GB/T 45288.2-2025 Artificial intelligence―Large-scale model―Part 2: Testing and evaluation for metrics and methods English, Anglais, Englisch, Inglés, えいご
This is a draft translation for reference among interesting stakeholders. The finalized translation (passing through draft translation, self-check, revision and verification) will be delivered upon being ordered.
ICS 35.240
CCS L 70
National Standard of the People's Republic of China
GB/T 45288.2-2025
Artificial intelligence - Large-scale model - Part 2: Testing and evaluation for metrics and methods
人工智能 大模型 第2部分:评测指标与方法
(English Translation)
Issue date: 2025-02-28 Implementation date: 2025-02-28
Issued by the State Administration for Market Regulation
the Standardization Administration of the People's Republic of China
Contents
Foreword
Introduction
1 Scope
2 Normative references
3 Terms and definitions
4 Abbreviations
5 Evaluation indicators
6 Evaluation methods
Annex A (Informative) Calculation methods for evaluation indicators
Bibliography
Artificial intelligence - Large-scale model - Part 2: Testing and evaluation for metrics and methods
1 Scope
This document establishes the evaluation indicators for large artificial intelligence models and describes the evaluation methods for large artificial intelligence models.

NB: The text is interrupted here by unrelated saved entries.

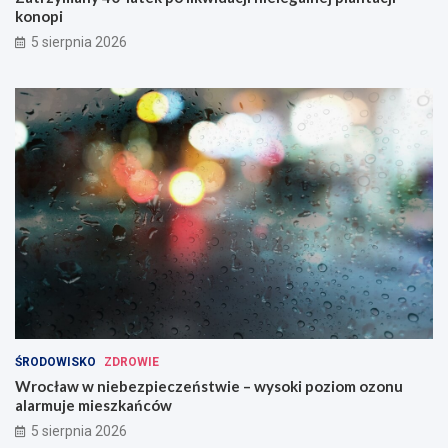
konopi
5 sierpnia 2026
ŚRODOWISKO
ZDROWIE
Wrocław w niebezpieczeństwie – wysoki poziom ozonu
alarmuje mieszkańców
5 sierpnia 2026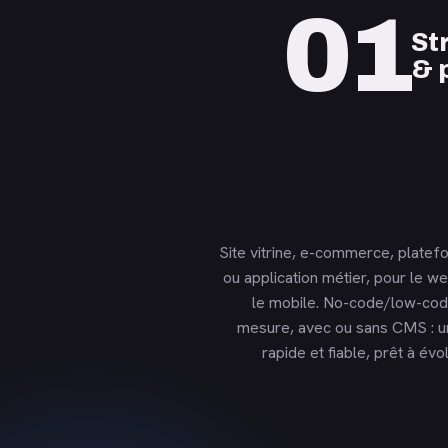
01
St
& 
Site vitrine, e-commerce, plate
ou application métier, pour le 
le mobile. No-code/low-cod
mesure, avec ou sans CMS : u
rapide et fiable, prêt à év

This document is applicable to model providers, application service providers, application consumers, etc., for evaluating and testing the capabilities of large models, and also is applicable to guiding the design, development, and application of large models.
2 Normative references
The following documents contain requirements which, through reference in this text, constitute provisions of this document. For dated references, only the edition cited applies. For undated references, the latest edition of the referenced document (including any amendments) applies.

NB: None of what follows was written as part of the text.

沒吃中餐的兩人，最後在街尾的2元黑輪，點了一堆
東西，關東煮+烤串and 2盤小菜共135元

GB/T 42755-2023 Artificial intelligence - Code of practice for data labeling of machine learning
GB/T 45288.1 Artificial intelligence - Large-scale model - Part 1: General requirements
3 Terms and definitions
The terms and definitions defined in GB/T 45288.1 are applicable to this document.
4 Abbreviation
The following abbreviations are applicable to this document.

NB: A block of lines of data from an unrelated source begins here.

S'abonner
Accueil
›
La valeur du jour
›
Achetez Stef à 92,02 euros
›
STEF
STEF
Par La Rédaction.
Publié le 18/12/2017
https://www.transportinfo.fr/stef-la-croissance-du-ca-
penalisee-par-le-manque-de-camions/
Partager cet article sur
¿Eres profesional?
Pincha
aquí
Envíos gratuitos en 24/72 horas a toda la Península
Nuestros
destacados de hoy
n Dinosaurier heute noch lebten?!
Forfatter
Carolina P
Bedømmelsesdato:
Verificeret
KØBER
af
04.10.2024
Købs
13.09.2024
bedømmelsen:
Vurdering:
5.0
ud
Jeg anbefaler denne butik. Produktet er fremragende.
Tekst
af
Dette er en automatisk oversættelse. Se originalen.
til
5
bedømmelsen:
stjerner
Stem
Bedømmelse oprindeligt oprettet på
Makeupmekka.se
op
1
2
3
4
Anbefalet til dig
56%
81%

API: Application Programming Interface
BLEU: Bilingual Evaluation Understudy
5 Evaluation indicators
5.1 Comprehension ability evaluation indicators
5.1.1 Overview
The evaluation of large models' comprehension ability is mainly divided into unimodal and multimodal dimensions. The unimodal dimension mainly includes three secondary dimensions: text, image, and audio. The multimodal dimension mainly includes four secondary dimensions: image-text, text-audio, image-audio, and image-text-audio. The evaluation dimensions and typical tasks of comprehension ability are shown in Table 1.
5.1.2 Text classification
Evaluate the large model's ability to conduct overall analysis of input text content, including but not limited to the following capabilities:
a) Classification task: Ability to map input text to specific categories, where users only need to provide the text to be classified without concerning themselves with the specific implementation. Mainly includes: single-label and multi-label classification tasks.
b) Sentence segmentation: Ability to split a sentence sequence into a word sequence.
c) Part-of-speech tagging: Ability to assign a part of speech to each vocabulary in natural language text, where the part-of-speech categories may include nouns, verbs, adjectives, or others.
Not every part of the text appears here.